Further, Computer Science often sees rules as self-enforcing: the mere fact that an automated check fails is sufficient to demonstrate that some choice was invalid. However, like all rules, automated rules (even those implemented by cryptography) are just the intentions of a system designer and only bear relevance to the extent that people will actually follow them, either due to internalized incentives or the external threat of punishment. 

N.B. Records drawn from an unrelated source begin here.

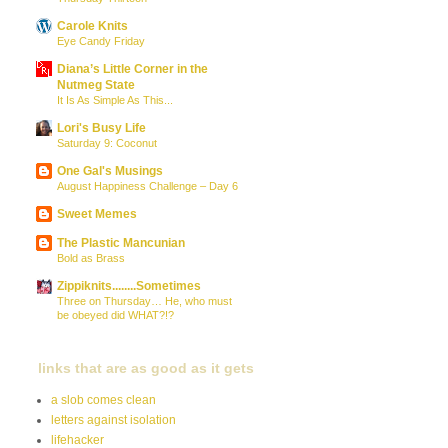
Carole Knits
Eye Candy Friday
Diana’s Little Corner in the
Nutmeg State
It Is As Simple As This...
Lori's Busy Life
Saturday 9: Coconut
One Gal's Musings
August Happiness Challenge – Day 6
Sweet Memes
The Plastic Mancunian
Bold as Brass
Zippiknits........Sometimes
Three on Thursday… He, who must
be obeyed did WHAT?!?
links that are as good as it gets
a slob comes clean
letters against isolation
lifehacker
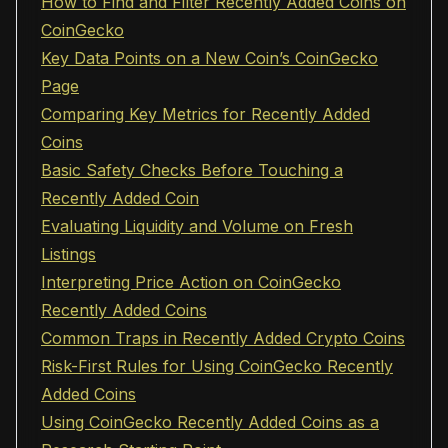
How to Find and Filter Recently Added Coins on
CoinGecko
Key Data Points on a New Coin’s CoinGecko
Page
Comparing Key Metrics for Recently Added
Coins
Basic Safety Checks Before Touching a
Recently Added Coin
Evaluating Liquidity and Volume on Fresh
Listings
Interpreting Price Action on CoinGecko
Recently Added Coins
Common Traps in Recently Added Crypto Coins
Risk-First Rules for Using CoinGecko Recently
Added Coins
Using CoinGecko Recently Added Coins as a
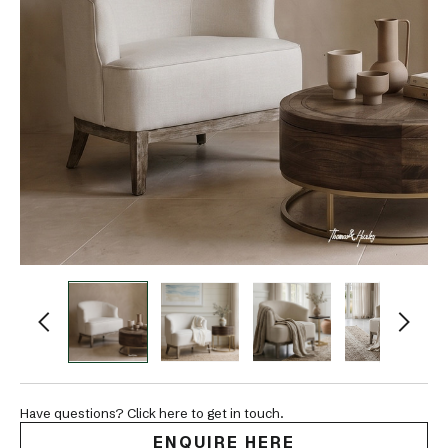
Have questions? Click here to get in touch.
ENQUIRE HERE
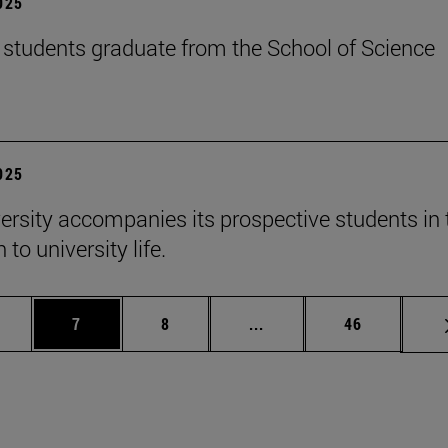
2025
students graduate from the School of Science
2025
ersity accompanies its prospective students in 
 to university life.
 pages Use TAB to scroll.
age
Page
Page
Intermediate pages Use T
Page
7
8
...
46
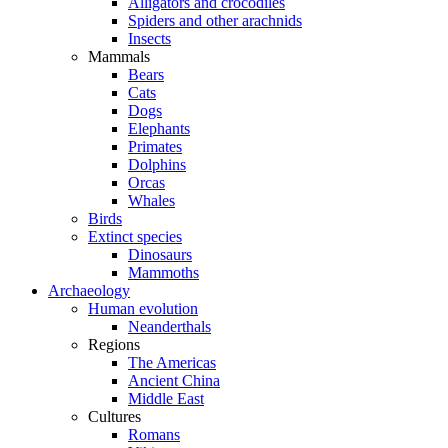
Alligators and crocodiles
Spiders and other arachnids
Insects
Mammals
Bears
Cats
Dogs
Elephants
Primates
Dolphins
Orcas
Whales
Birds
Extinct species
Dinosaurs
Mammoths
Archaeology
Human evolution
Neanderthals
Regions
The Americas
Ancient China
Middle East
Cultures
Romans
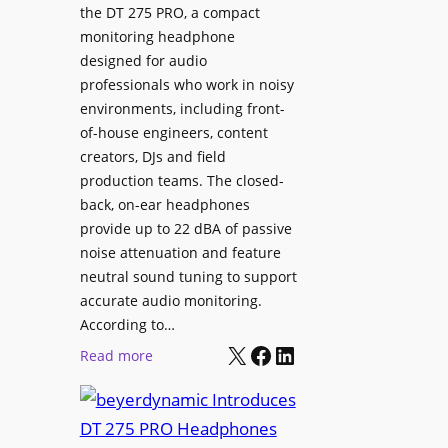
p
the DT 275 PRO, a compact
y
a
monitoring headphone
s
c
designed for audio
I
e
professionals who work in noisy
n
environments, including front-
s
s
of-house engineers, content
w
t
creators, DJs and field
i
a
production teams. The closed-
t
l
back, on-ear headphones
h
l
provide up to 22 dBA of passive
S
e
noise attenuation and feature
o
d
neutral sound tuning to support
n
a
accurate audio monitoring.
y
t
According to…
B
X
Facebook
LinkedIn
B
:
Read more
R
e
b
A
t
e
V
t
y
I
e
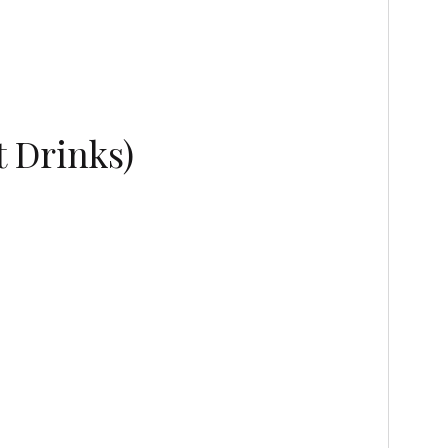
t Drinks)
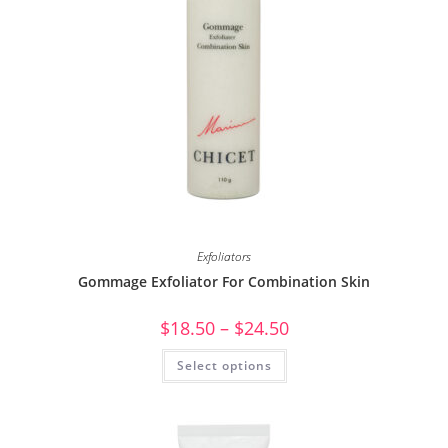
Exfoliators
Gommage Exfoliator For Combination Skin
$
18.50
–
$
24.50
Select options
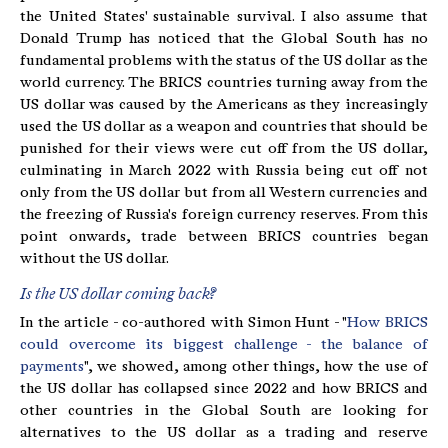
the United States' sustainable survival. I also assume that
Donald Trump has noticed that the Global South has no
fundamental problems with the status of the US dollar as the
world currency. The BRICS countries turning away from the
US dollar was caused by the Americans as they increasingly
used the US dollar as a weapon and countries that should be
punished for their views were cut off from the US dollar,
culminating in March 2022 with Russia being cut off not
only from the US dollar but from all Western currencies and
the freezing of Russia's foreign currency reserves. From this
point onwards, trade between BRICS countries began
without the US dollar.
Is the US dollar coming back?
In the article - co-authored with Simon Hunt - "
How BRICS
could overcome its biggest challenge - the balance of
payments
", we showed, among other things, how the use of
the US dollar has collapsed since 2022 and how BRICS and
other countries in the Global South are looking for
alternatives to the US dollar as a trading and reserve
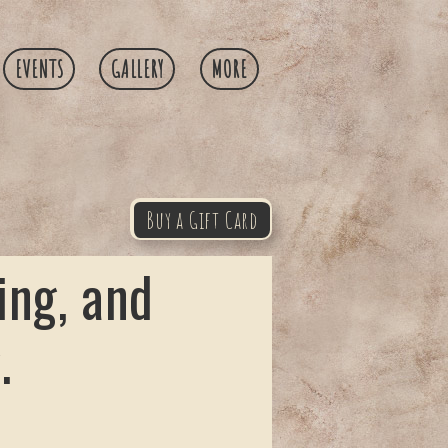
EVENTS
GALLERY
MORE
Buy a Gift Card
ing, and
.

In this thesis, we present a novel approach to relating the tools of technology to the problem of overseeing decision making processes. Our methods use the tools of computer science to cryptographically ensure the technical properties that can be proven, while providing information necessary for a political, legal, or social oversight process to operate effectively. First, we present a system for the accountable execution of legal warrants, in which the decision by a judge to allow an investigator access to private or sensitive records is realized cryptographically, so that the investigator's access to sensitive information is limited to only that information which the judge has explicitly allowed (and this can be confirmed by a disinterested third party). This system is an example of the current style of technical systems for accountability: a well-defined policy, specified in advance, is operationalized with technical tools. However, our construction does not just enforce the policy, but can convince others that the policy is being enforced correctly. Second, we present accountable algorithms, unifying the tools of zero-knowledge computational integrity with cryptographic commitments to design processes that admit meaningful after-the-fact oversight, consistent with the norm in law and policy. Accountable algorithms can attest to the valid operation of a decision policy even when all or part of that policy is kept secret.